WASHINGTON — The economy is growing at a healthy clip, and that has accelerated inflation, Federal Reserve Chair Jerome Powell says in written testimony to be delivered Tuesday at a congressional oversight hearing.
Still, Powell reiterated his view that inflation's recent jump to a 13-year high would prove temporary.
“Inflation has increased notably in recent months,” Powell said in the prepared remarks. He blamed the rise on several factors, including sharp price declines last year at the onset of the pandemic, which make inflation figures now, compared with a year ago, look much larger. Higher gas prices, and rapid increases in consumer spending as the economy reopens, coupled with supply bottlenecks, have also contributed to rising costs.
“As these transitory supply effects abate, inflation is expected to drop back toward our longer-run goal,” Powell said, referring to the 2% inflation rate the Fed typically targets. Currently, however, the Fed is seeking to push inflation slightly above 2% to make up for the roughly nine years that it has come in below that level.
Powell's remarks follow a meeting of the Fed's policymaking committee last week, when central bank officials signaled they now may increase the Fed's benchmark interest rate twice in 2023. That's earlier than the time frame they set out in March, when no rate hike was expected until after 2023.
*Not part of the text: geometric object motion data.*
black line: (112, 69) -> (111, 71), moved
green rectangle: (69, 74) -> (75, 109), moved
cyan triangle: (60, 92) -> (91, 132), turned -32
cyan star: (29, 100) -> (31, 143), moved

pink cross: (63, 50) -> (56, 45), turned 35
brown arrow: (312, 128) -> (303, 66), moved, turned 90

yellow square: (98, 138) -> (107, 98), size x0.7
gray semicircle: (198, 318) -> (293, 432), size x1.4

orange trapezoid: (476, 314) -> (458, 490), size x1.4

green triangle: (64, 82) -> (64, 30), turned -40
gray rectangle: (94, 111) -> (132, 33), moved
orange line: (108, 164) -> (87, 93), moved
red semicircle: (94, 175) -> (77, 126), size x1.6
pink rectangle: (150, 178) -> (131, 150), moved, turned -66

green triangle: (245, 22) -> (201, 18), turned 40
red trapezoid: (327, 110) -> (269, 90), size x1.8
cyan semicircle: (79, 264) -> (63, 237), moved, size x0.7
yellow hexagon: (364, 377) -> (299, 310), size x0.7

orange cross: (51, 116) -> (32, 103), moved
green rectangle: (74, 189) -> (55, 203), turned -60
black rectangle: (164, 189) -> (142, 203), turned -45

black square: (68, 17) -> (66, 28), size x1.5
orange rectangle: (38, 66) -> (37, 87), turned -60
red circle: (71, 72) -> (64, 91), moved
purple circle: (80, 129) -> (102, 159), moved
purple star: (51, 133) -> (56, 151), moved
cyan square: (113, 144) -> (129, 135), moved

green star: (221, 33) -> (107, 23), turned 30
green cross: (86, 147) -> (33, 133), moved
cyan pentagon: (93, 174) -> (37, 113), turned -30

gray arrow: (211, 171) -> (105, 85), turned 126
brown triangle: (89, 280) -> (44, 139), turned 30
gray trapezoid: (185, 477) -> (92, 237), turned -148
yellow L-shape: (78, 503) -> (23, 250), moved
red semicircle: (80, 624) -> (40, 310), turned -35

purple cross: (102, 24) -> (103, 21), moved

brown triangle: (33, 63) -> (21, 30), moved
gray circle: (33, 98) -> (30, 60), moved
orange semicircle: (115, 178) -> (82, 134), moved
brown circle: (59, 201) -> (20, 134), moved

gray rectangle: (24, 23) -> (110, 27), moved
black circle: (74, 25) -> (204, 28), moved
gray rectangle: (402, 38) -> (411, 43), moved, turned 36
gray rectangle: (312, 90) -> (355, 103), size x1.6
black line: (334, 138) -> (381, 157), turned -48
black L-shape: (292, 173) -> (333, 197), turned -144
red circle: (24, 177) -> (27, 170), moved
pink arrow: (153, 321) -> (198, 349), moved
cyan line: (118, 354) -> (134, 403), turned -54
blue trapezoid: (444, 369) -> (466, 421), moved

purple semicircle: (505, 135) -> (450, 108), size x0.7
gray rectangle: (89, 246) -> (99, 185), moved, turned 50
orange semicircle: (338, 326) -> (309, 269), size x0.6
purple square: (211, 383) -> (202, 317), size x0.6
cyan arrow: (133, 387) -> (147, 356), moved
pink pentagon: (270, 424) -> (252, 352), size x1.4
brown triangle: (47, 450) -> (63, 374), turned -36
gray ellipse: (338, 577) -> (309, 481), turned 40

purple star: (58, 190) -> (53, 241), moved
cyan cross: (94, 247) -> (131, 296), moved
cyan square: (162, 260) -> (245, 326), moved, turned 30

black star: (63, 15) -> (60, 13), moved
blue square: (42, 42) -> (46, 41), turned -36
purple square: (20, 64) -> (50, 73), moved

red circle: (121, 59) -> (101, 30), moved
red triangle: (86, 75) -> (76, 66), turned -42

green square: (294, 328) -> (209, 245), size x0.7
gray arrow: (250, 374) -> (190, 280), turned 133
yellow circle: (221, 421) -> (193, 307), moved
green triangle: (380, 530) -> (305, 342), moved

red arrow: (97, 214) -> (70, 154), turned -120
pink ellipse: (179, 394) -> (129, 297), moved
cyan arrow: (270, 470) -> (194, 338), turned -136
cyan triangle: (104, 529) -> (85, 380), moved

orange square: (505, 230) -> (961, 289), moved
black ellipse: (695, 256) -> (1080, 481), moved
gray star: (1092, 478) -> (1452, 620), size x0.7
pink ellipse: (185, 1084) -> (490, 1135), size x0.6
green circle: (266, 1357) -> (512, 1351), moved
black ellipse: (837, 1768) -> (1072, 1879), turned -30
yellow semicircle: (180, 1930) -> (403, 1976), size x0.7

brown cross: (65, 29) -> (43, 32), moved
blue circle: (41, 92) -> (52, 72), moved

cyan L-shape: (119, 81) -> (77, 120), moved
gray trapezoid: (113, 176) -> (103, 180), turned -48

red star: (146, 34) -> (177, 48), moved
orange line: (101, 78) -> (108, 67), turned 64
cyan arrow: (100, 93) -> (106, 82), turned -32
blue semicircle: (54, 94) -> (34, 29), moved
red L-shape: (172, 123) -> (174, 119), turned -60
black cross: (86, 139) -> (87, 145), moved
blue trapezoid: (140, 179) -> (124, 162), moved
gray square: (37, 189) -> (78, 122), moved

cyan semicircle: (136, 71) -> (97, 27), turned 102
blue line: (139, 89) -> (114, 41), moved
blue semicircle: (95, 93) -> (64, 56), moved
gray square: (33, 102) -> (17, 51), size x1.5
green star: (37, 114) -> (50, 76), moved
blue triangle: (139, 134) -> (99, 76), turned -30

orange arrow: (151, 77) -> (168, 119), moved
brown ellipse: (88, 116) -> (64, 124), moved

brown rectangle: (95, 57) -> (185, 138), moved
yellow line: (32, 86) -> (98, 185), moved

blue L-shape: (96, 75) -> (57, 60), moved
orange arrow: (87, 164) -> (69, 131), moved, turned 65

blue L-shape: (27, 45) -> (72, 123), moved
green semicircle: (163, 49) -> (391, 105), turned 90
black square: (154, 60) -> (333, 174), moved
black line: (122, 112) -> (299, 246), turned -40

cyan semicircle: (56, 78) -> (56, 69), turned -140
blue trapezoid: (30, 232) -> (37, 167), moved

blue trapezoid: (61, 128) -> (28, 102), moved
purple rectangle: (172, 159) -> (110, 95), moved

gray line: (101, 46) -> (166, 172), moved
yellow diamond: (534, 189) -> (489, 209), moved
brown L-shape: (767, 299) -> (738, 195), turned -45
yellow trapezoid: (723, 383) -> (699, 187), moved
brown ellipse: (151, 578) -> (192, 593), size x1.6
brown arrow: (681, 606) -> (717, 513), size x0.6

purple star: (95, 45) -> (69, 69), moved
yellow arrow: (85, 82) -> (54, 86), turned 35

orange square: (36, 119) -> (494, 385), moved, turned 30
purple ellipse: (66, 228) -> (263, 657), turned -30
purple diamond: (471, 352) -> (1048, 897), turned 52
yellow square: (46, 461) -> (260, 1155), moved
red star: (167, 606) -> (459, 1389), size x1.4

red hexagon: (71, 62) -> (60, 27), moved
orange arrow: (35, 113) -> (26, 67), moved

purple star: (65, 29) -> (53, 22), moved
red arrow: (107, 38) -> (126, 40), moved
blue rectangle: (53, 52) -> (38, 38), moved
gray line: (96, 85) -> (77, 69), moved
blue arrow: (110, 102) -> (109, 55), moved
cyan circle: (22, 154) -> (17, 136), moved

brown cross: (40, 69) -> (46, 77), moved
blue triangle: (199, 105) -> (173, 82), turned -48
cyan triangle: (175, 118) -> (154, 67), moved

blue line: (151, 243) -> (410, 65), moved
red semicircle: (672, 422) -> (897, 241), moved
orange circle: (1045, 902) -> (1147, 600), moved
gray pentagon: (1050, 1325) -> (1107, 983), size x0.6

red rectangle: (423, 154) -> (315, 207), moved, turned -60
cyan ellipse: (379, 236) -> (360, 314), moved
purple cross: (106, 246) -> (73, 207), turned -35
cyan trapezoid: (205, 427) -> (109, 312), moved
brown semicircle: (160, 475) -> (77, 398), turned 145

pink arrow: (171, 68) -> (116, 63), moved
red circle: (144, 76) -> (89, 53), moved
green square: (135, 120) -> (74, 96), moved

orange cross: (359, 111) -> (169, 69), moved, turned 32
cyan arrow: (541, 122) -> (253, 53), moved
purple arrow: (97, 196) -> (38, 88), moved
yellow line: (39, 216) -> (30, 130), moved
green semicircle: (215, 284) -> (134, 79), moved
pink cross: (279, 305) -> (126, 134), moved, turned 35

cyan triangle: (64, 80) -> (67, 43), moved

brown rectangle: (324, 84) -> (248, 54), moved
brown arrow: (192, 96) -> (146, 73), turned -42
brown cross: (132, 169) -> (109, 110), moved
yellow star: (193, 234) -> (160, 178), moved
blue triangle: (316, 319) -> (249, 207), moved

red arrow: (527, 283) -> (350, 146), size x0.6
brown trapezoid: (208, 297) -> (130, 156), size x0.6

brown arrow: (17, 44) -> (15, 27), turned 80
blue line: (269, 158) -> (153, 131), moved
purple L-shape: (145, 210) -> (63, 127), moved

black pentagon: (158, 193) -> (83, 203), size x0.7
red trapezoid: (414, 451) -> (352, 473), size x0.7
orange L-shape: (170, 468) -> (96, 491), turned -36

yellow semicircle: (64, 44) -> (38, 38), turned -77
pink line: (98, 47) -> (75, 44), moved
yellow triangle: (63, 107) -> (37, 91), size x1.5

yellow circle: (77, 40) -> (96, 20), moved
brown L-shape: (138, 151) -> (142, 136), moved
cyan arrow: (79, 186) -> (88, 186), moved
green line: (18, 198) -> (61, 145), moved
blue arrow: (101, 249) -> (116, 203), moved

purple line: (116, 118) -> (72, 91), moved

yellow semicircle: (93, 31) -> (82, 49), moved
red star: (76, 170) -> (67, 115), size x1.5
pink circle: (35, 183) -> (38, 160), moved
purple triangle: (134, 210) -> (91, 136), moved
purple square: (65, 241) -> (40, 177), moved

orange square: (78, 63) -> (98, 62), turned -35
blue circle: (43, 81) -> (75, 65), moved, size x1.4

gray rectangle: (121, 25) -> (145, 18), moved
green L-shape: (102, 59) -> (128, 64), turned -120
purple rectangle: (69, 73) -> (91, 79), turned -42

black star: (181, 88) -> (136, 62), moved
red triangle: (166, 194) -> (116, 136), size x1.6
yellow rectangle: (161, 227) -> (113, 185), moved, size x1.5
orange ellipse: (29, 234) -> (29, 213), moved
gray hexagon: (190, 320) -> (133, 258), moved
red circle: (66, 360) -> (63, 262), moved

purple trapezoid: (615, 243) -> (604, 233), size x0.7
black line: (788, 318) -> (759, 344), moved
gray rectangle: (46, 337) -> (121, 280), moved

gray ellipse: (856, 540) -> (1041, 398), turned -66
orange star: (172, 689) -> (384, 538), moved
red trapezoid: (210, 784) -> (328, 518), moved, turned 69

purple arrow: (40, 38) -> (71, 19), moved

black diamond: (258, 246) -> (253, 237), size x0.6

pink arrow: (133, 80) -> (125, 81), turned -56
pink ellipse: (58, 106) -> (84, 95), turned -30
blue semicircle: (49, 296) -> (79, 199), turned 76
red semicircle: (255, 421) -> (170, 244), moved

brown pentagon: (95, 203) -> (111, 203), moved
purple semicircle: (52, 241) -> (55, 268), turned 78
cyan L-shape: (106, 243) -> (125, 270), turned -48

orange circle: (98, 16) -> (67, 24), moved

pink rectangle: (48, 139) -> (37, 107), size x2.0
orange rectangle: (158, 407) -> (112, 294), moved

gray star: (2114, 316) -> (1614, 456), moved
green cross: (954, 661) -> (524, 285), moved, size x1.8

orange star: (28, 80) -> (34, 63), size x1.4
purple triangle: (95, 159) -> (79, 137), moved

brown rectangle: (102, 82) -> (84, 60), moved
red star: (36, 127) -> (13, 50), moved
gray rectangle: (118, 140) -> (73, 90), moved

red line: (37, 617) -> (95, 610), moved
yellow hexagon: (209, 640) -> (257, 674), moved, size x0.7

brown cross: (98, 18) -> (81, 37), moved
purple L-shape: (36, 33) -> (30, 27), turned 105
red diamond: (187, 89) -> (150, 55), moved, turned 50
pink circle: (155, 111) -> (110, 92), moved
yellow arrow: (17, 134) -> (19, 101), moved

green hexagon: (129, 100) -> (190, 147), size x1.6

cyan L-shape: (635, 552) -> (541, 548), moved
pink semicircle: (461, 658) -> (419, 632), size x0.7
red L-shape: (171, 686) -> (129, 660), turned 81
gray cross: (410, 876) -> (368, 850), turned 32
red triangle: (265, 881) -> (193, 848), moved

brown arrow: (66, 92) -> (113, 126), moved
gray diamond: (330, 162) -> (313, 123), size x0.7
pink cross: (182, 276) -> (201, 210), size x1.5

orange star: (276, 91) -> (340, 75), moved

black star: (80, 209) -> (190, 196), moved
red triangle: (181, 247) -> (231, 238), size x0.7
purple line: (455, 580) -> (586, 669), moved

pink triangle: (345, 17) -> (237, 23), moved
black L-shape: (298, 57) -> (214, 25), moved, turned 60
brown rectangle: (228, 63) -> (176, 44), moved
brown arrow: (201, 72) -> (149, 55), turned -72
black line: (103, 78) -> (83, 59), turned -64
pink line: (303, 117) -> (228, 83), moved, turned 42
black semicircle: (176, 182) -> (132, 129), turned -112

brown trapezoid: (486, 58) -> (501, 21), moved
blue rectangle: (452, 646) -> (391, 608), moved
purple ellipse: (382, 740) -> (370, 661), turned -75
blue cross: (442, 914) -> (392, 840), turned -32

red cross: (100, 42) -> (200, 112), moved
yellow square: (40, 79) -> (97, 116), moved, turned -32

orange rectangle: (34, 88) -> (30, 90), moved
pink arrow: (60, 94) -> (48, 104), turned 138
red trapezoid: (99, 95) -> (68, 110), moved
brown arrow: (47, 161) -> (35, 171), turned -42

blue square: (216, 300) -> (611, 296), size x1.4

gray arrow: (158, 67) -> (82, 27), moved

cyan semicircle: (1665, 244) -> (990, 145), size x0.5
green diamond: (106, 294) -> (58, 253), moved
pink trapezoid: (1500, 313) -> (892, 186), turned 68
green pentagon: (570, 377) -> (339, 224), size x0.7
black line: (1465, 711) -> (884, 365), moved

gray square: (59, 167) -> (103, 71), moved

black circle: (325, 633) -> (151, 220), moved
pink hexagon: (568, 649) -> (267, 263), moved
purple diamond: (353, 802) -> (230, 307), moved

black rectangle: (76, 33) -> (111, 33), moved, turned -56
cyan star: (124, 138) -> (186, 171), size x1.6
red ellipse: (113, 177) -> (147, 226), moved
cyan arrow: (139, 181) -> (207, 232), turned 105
Powell also said the Fed had formally begun discussing when and how the central bank might reduce the current $120 billion a month of Treasurys and mortgage-backed bonds that the Fed is purchasing each month.
Both moves were seen as evidence that the Fed wanted to signal it was prepared to keep inflation in check without initially taking any steps to pull back on its efforts to stimulate the economy.
Powell will testify Tuesday before a congressional oversight panel about the Fed's unprecedented steps last year to provide extraordinary support to financial markets at the outset of the pandemic, including the first purchases of corporate bonds in the Fed's history.
Separately, some Fed officials are also making it clear that they are ready to lift interest rates even earlier. On Friday, St. Louis Federal Reserve President James Bullard said he favored lifting rates in 2022.
That caused a sharp stock market sell-off. Higher interest rates generally make stocks less attractive to investors and make bonds a more appealing investment.
But on Monday, New York Federal Reserve Bank President John Williams, who also serves as vice chair of the Fed's policymaking committee, said that while the economy is rapidly improving, “conditions have not progressed enough for the (Fed) to shift its monetary policy stance of strong support for the economic recovery.”
“I expect that as price reversals and short-run imbalances from the economy reopening play out, inflation will come down from around 3% this year to close to 2% next year and in 2023,” Williams said.
U.S. stocks recovered most of their Friday losses on Monday.